Frank, who led the study, has previously shown that certain deep-sea creatures can see ultraviolet wavelengths, despite living at lightless depths. Experiments to test deep-sea creatures’ sensitivity to light have only been done on animals that live in the water column at these depths. The new study is one of the first to test how bottom-dwelling animals respond to light.

The scientists studied three ocean-bottom sites near the Bahamas. They took video and images of the regions, recording how crustaceans ate and the wavelengths of light, or color, at which neighboring animals glowed by bioluminescence. The scientists also captured and examined the eyes of eight crustaceans found at the sites and several other sites on earlier cruises.

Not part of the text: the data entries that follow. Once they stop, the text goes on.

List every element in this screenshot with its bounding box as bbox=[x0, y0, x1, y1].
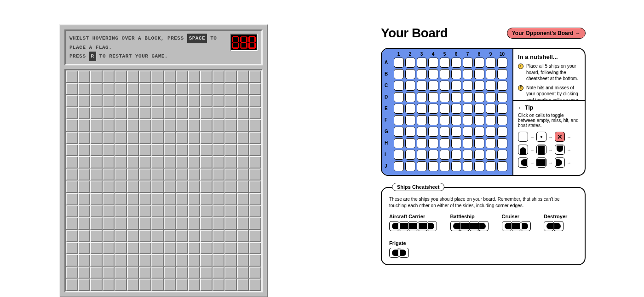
mine-cell[interactable] bbox=[176, 132, 188, 144]
mine-cell[interactable] bbox=[127, 95, 139, 107]
mine-cell[interactable] bbox=[249, 70, 261, 83]
board-cell[interactable] bbox=[440, 92, 450, 102]
mine-cell[interactable] bbox=[103, 217, 115, 230]
mine-cell[interactable] bbox=[127, 144, 139, 157]
mine-cell[interactable] bbox=[200, 144, 213, 157]
mine-cell[interactable] bbox=[164, 169, 176, 181]
board-cell[interactable] bbox=[417, 81, 427, 91]
board-cell[interactable] bbox=[440, 69, 450, 79]
mine-cell[interactable] bbox=[200, 83, 213, 95]
mine-cell[interactable] bbox=[200, 119, 213, 132]
board-cell[interactable] bbox=[394, 69, 404, 79]
board-cell[interactable] bbox=[497, 138, 507, 148]
mine-cell[interactable] bbox=[200, 267, 213, 279]
mine-cell[interactable] bbox=[151, 230, 164, 242]
board-cell[interactable] bbox=[405, 81, 415, 91]
mine-cell[interactable] bbox=[224, 144, 237, 157]
mine-cell[interactable] bbox=[90, 107, 103, 120]
mine-cell[interactable] bbox=[164, 132, 176, 144]
mine-cell[interactable] bbox=[249, 267, 261, 279]
mine-cell[interactable] bbox=[176, 193, 188, 205]
mine-cell[interactable] bbox=[164, 193, 176, 205]
mine-cell[interactable] bbox=[115, 279, 127, 291]
mine-cell[interactable] bbox=[90, 83, 103, 95]
mine-cell[interactable] bbox=[78, 254, 91, 267]
mine-cell[interactable] bbox=[151, 279, 164, 291]
mine-cell[interactable] bbox=[103, 156, 115, 169]
mine-cell[interactable] bbox=[176, 83, 188, 95]
mine-cell[interactable] bbox=[78, 193, 91, 205]
mine-cell[interactable] bbox=[103, 267, 115, 279]
mine-cell[interactable] bbox=[164, 205, 176, 218]
mine-cell[interactable] bbox=[103, 181, 115, 193]
mine-cell[interactable] bbox=[139, 254, 151, 267]
mine-cell[interactable] bbox=[115, 70, 127, 83]
mine-cell[interactable] bbox=[103, 205, 115, 218]
mine-cell[interactable] bbox=[103, 279, 115, 291]
mine-cell[interactable] bbox=[78, 70, 91, 83]
mine-cell[interactable] bbox=[103, 254, 115, 267]
mine-cell[interactable] bbox=[200, 70, 213, 83]
mine-cell[interactable] bbox=[164, 279, 176, 291]
board-cell[interactable] bbox=[417, 92, 427, 102]
board-cell[interactable] bbox=[451, 104, 461, 114]
mine-cell[interactable] bbox=[213, 181, 225, 193]
mine-cell[interactable] bbox=[151, 267, 164, 279]
mine-cell[interactable] bbox=[213, 70, 225, 83]
board-cell[interactable] bbox=[417, 58, 427, 68]
board-cell[interactable] bbox=[417, 104, 427, 114]
mine-cell[interactable] bbox=[78, 267, 91, 279]
board-cell[interactable] bbox=[463, 92, 473, 102]
board-cell[interactable] bbox=[451, 69, 461, 79]
mine-cell[interactable] bbox=[224, 107, 237, 120]
mine-cell[interactable] bbox=[237, 169, 249, 181]
mine-cell[interactable] bbox=[237, 217, 249, 230]
mine-cell[interactable] bbox=[90, 267, 103, 279]
mine-cell[interactable] bbox=[66, 205, 78, 218]
mine-cell[interactable] bbox=[237, 205, 249, 218]
board-cell[interactable] bbox=[497, 127, 507, 137]
mine-cell[interactable] bbox=[213, 107, 225, 120]
mine-cell[interactable] bbox=[237, 83, 249, 95]
mine-cell[interactable] bbox=[188, 230, 201, 242]
mine-cell[interactable] bbox=[224, 83, 237, 95]
board-cell[interactable] bbox=[417, 150, 427, 160]
mine-cell[interactable] bbox=[151, 181, 164, 193]
mine-cell[interactable] bbox=[127, 193, 139, 205]
mine-cell[interactable] bbox=[200, 279, 213, 291]
mine-cell[interactable] bbox=[176, 205, 188, 218]
board-cell[interactable] bbox=[405, 150, 415, 160]
mine-cell[interactable] bbox=[237, 119, 249, 132]
mine-cell[interactable] bbox=[115, 254, 127, 267]
mine-cell[interactable] bbox=[127, 279, 139, 291]
mine-cell[interactable] bbox=[151, 193, 164, 205]
board-cell[interactable] bbox=[451, 127, 461, 137]
board-cell[interactable] bbox=[417, 138, 427, 148]
mine-cell[interactable] bbox=[237, 242, 249, 255]
mine-cell[interactable] bbox=[249, 144, 261, 157]
mine-cell[interactable] bbox=[164, 119, 176, 132]
board-cell[interactable] bbox=[474, 58, 484, 68]
mine-cell[interactable] bbox=[115, 205, 127, 218]
board-cell[interactable] bbox=[428, 150, 438, 160]
mine-cell[interactable] bbox=[90, 254, 103, 267]
mine-cell[interactable] bbox=[127, 83, 139, 95]
board-cell[interactable] bbox=[497, 104, 507, 114]
board-cell[interactable] bbox=[463, 127, 473, 137]
mine-cell[interactable] bbox=[78, 119, 91, 132]
mine-cell[interactable] bbox=[213, 144, 225, 157]
board-cell[interactable] bbox=[463, 150, 473, 160]
mine-cell[interactable] bbox=[90, 242, 103, 255]
mine-cell[interactable] bbox=[213, 193, 225, 205]
mine-cell[interactable] bbox=[188, 95, 201, 107]
board-cell[interactable] bbox=[440, 138, 450, 148]
mine-cell[interactable] bbox=[103, 95, 115, 107]
mine-cell[interactable] bbox=[66, 119, 78, 132]
board-cell[interactable] bbox=[394, 58, 404, 68]
mine-cell[interactable] bbox=[139, 242, 151, 255]
mine-cell[interactable] bbox=[66, 217, 78, 230]
board-cell[interactable] bbox=[486, 69, 496, 79]
board-cell[interactable] bbox=[394, 138, 404, 148]
mine-cell[interactable] bbox=[151, 217, 164, 230]
mine-cell[interactable] bbox=[151, 107, 164, 120]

To capture the crustaceans, the team used the Johnson-Sea-Link submersible. During the dive, crustaceans were gently suctioned into light-tight, temperature-insulated containers. They were brought to the surface, where Frank placed them in holders in her shipboard lab and attached a microelectrode to each of their eyes.

She then flashed different colors and intensities of light at the crustaceans and recorded their eye response with the electrode. From the tests, she discovered that all of the species were extremely sensitive to blue light and two of them were extremely sensitive to both blue and ultraviolet light. The two species sensitive to blue and UV light also used two separate light-sensing channels to make the distinction between the different colors. It’s the separate channels that would allow the animals to have a form of color vision, Johnsen said.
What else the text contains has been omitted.